The problem here is that now we have data that is not part of the document, and yet is modelled as part of our document. This is technically solvable but again, the DOM API is not well suited for handling this sort of data modelling, especially when the usage of these features becomes more complex. As you start to force more complex features through an HTML data model, you have to do more and more work to get around HTML’s limitations around modelling a rich text document, and you hit more and more of the browser inconsistencies. Managing all of these issues together, we found that innovating with Scribe became slow and difficult and was more about battling bugs than implementing features, and ultimately development slowed to a crawl.

The Guardian after Scribe

This brings us to the present day. As mentioned above we are moving to ProseMirror, an open source tool for building text editors that is under active development and has users including the New York Times. At the time of writing our main body copy editor is being driven using ProseMirror.

Perhaps the first thing to note is that ProseMirror still uses contenteditable under the hood. Despite the problems with contenteditable you get a lot of things out of the box with it that are currently almost impossible to implement without it: platform-native keyboard shortcuts, support for IMEs, right-to-left text editing etc. In fact there is a section in the W3C spec about the HTML 2D canvas that explains why not to implement a text editor on the canvas – plenty of which can equally be applied to describing why not to implement a text editor outside of contenteditable. Like Scribe, ProseMirror abstracts away contenteditable and allows granular extensions through plugins.
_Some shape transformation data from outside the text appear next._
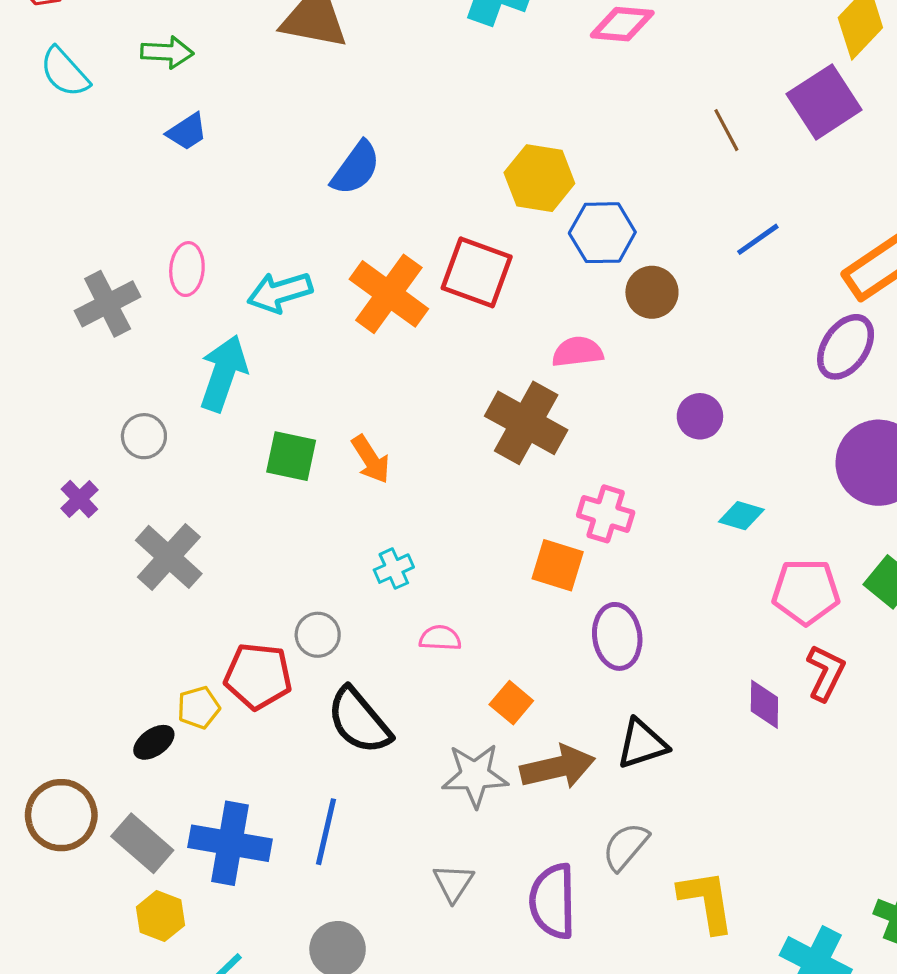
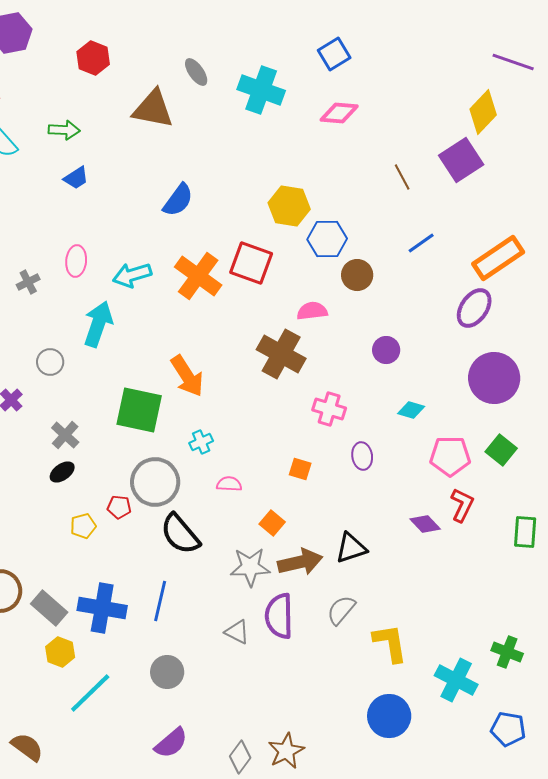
gray cross: (108, 304) -> (28, 282), size x0.6
green square: (291, 456) -> (139, 410), moved, size x1.5
orange arrow: (371, 459) -> (187, 376), size x1.4
gray cross: (169, 557) -> (65, 435), size x0.7
orange square: (558, 565) -> (300, 469), moved, size x0.7
gray circle: (318, 635) -> (155, 482), size x1.8
purple ellipse: (617, 636) -> (362, 456), moved, size x0.7
red pentagon: (258, 676) -> (119, 507), size x0.6
purple diamond: (764, 704) -> (425, 524), turned -44
black ellipse: (154, 742) -> (62, 472), moved
gray triangle: (453, 883) -> (237, 632), turned -36
purple semicircle: (553, 901) -> (279, 616), moved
The important difference between Scribe and ProseMirror is that ProseMirror implements its own model layer that has a one-to-one mapping from semantics to the model, and an API that is made with document transformation in mind – not least collaborative editing.

An image representation of ProseMirror's model — ProseMirror has a flatter model where possible, making it much easier to reason about *Photograph: Marijn Haverbeke/prosemirror.net*

In ProseMirror, inline content is flat rather than a tree, which means operations such as changing styles on text don’t require any tree manipulation. And while nodes (h1, p, blockquote etc.) are still modelled as a tree, this accurately models how users think about things such as paragraphs and lists, and it’s almost always how they’re rendered when a reader consumes an article.

Aside from the much more sensible model and many other niceties, ProseMirror also handles the browser bugs/inconsistencies in one place, which allows us to get back to writing code that is closer to our domain problems than before.

We hope in time to be able to get our editor to a point that it can be open-sourced, but we’ll only do this if we believe we have the documentation and resource in place for that to be useful to users outside the Guardian.

The future for Scribe

Currently we are still using Scribe in many places inside the Guardian. The number of these instances will go down as we continue to work on our new editor but we may continue to make small security fixes, if and when required, throughout this period. It’s unlikely that we will be able to transition the canonical Scribe repository to maintainers outside the Guardian, especially as we continue to use it, but given that the project is open source and under an Apache license, we hope that forking will fulfil all the requirements of anyone looking to continue using Scribe outside the Guardian.